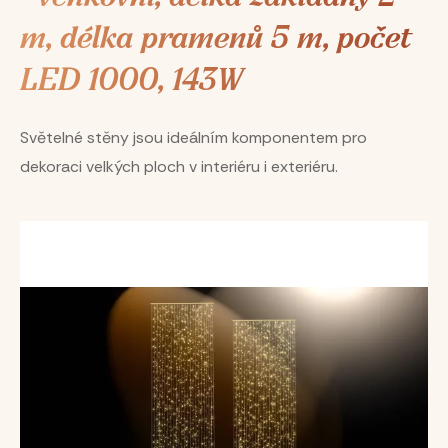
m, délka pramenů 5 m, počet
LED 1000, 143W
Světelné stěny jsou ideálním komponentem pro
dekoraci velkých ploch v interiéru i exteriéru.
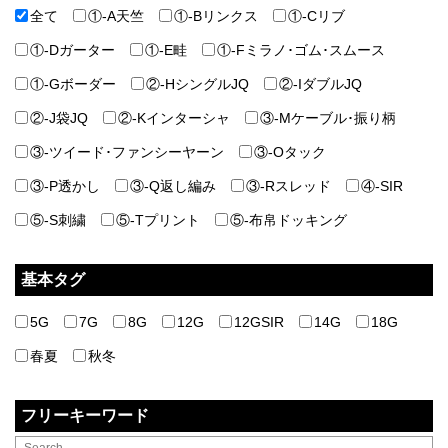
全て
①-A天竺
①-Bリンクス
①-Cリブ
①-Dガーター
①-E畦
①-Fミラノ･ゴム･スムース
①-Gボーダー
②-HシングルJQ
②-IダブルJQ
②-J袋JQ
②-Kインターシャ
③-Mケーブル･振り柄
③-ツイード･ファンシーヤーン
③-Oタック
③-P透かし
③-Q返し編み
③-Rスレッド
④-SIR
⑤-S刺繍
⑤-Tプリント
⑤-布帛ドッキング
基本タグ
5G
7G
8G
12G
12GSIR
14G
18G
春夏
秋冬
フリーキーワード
========
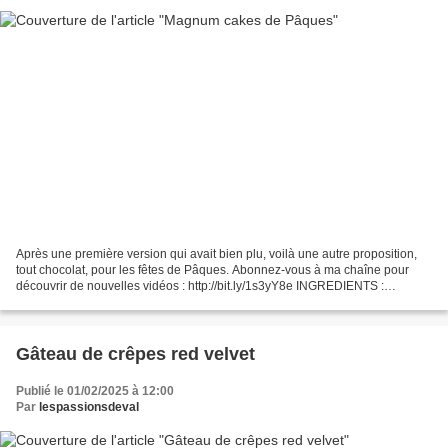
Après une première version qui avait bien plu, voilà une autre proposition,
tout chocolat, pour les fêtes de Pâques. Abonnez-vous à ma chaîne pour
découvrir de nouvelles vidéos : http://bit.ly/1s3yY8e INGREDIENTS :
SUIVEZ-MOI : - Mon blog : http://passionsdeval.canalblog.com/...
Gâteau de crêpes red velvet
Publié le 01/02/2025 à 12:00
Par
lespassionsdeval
========
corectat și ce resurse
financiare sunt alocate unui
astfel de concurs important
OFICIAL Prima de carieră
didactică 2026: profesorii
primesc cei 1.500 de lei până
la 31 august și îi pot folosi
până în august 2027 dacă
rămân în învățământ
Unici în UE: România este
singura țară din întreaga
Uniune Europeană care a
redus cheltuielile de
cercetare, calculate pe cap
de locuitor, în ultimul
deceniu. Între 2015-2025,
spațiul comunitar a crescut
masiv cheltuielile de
========
TASK GOAL:
Report every line of the records that contains the word "până".

ANSWER SPACE:
primesc cei 1.500 de lei până
până în august 2027 dacă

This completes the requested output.